Information provided section start

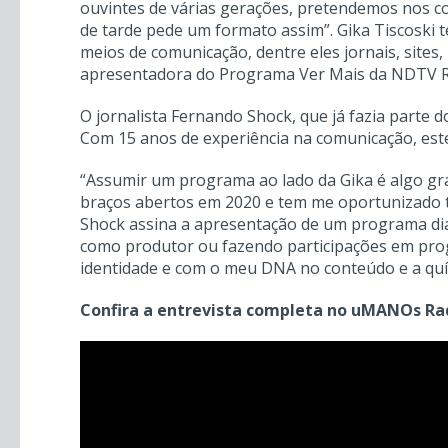
ouvintes de várias gerações, pretendemos nos co
de tarde pede um formato assim”. Gika Tiscoski t
meios de comunicação, dentre eles jornais, sites, 
apresentadora do Programa Ver Mais da NDTV R
O jornalista Fernando Shock, que já fazia parte
Com 15 anos de experiência na comunicação, este
“Assumir um programa ao lado da Gika é algo gr
braços abertos em 2020 e tem me oportunizado t
Shock assina a apresentação de um programa diár
como produtor ou fazendo participações em prog
identidade e com o meu DNA no conteúdo e a quím
Confira a entrevista completa no uMANOs Ra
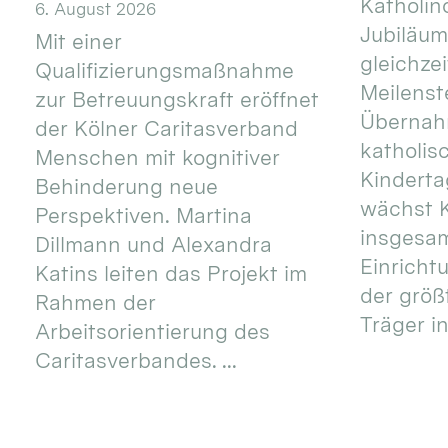
Katholino
6. August 2026
Jubiläum
Mit einer
gleichze
Qualifizierungsmaßnahme
Meilenste
zur Betreuungskraft eröffnet
Übernahm
der Kölner Caritasverband
katholis
Menschen mit kognitiver
Kinderta
Behinderung neue
wächst K
Perspektiven. Martina
insgesa
Dillmann und Alexandra
Einricht
Katins leiten das Projekt im
der größ
Rahmen der
Träger in
Arbeitsorientierung des
Caritasverbandes. ...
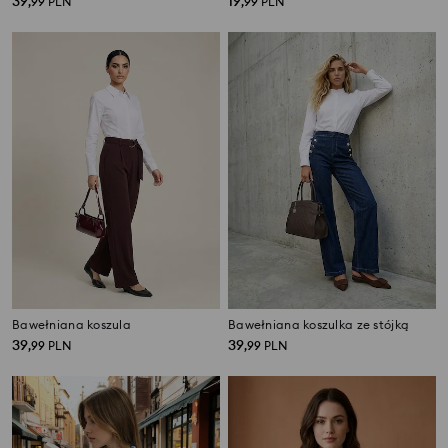
39
19
,
99
PLN
,
99
PLN
Bawełniana koszula
Bawełniana koszulka ze stójką
39
39
,
99
PLN
,
99
PLN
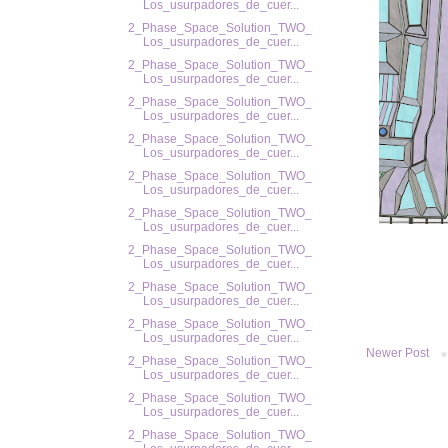
Los_usurpadores_de_cuer...
2_Phase_Space_Solution_TWO_
Los_usurpadores_de_cuer...
2_Phase_Space_Solution_TWO_
Los_usurpadores_de_cuer...
2_Phase_Space_Solution_TWO_
Los_usurpadores_de_cuer...
2_Phase_Space_Solution_TWO_
Los_usurpadores_de_cuer...
2_Phase_Space_Solution_TWO_
Los_usurpadores_de_cuer...
2_Phase_Space_Solution_TWO_
Los_usurpadores_de_cuer...
2_Phase_Space_Solution_TWO_
Los_usurpadores_de_cuer...
2_Phase_Space_Solution_TWO_
Los_usurpadores_de_cuer...
2_Phase_Space_Solution_TWO_
Los_usurpadores_de_cuer...
Newer Post
2_Phase_Space_Solution_TWO_
Los_usurpadores_de_cuer...
2_Phase_Space_Solution_TWO_
Los_usurpadores_de_cuer...
2_Phase_Space_Solution_TWO_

Information provided section end

Problem statement
The whole listing must come back verbatim, with no pictures included.

Reply
ouvintes de várias gerações, pretendemos nos co
de tarde pede um formato assim”. Gika Tiscoski t
meios de comunicação, dentre eles jornais, sites, 
apresentadora do Programa Ver Mais da NDTV R
O jornalista Fernando Shock, que já fazia parte
Com 15 anos de experiência na comunicação, este
“Assumir um programa ao lado da Gika é algo gr
braços abertos em 2020 e tem me oportunizado t
Shock assina a apresentação de um programa diár
como produtor ou fazendo participações em prog
identidade e com o meu DNA no conteúdo e a quím
Confira a entrevista completa no uMANOs Ra
Katholino
6. August 2026
Jubiläum
Mit einer
gleichze
Qualifizierungsmaßnahme
Meilenste
zur Betreuungskraft eröffnet
Übernahm
der Kölner Caritasverband
katholis
Menschen mit kognitiver
Kinderta
Behinderung neue
wächst K
Perspektiven. Martina
insgesa
Dillmann und Alexandra
Einricht
Katins leiten das Projekt im
der größ
Rahmen der
Träger in
Arbeitsorientierung des
Caritasverbandes. ...
39
19
,
99
PLN
,
99
PLN
Bawełniana koszula
Bawełniana koszulka ze stójką
39
39
,
99
PLN
,
99
PLN
Los_usurpadores_de_cuer...
2_Phase_Space_Solution_TWO_
Los_usurpadores_de_cuer...
2_Phase_Space_Solution_TWO_
Los_usurpadores_de_cuer...
2_Phase_Space_Solution_TWO_
Los_usurpadores_de_cuer...
2_Phase_Space_Solution_TWO_
Los_usurpadores_de_cuer...
2_Phase_Space_Solution_TWO_
Los_usurpadores_de_cuer...
2_Phase_Space_Solution_TWO_
Los_usurpadores_de_cuer...
2_Phase_Space_Solution_TWO_
Los_usurpadores_de_cuer...
2_Phase_Space_Solution_TWO_
Los_usurpadores_de_cuer...
2_Phase_Space_Solution_TWO_
Los_usurpadores_de_cuer...
Newer Post
2_Phase_Space_Solution_TWO_
Los_usurpadores_de_cuer...
2_Phase_Space_Solution_TWO_
Los_usurpadores_de_cuer...
2_Phase_Space_Solution_TWO_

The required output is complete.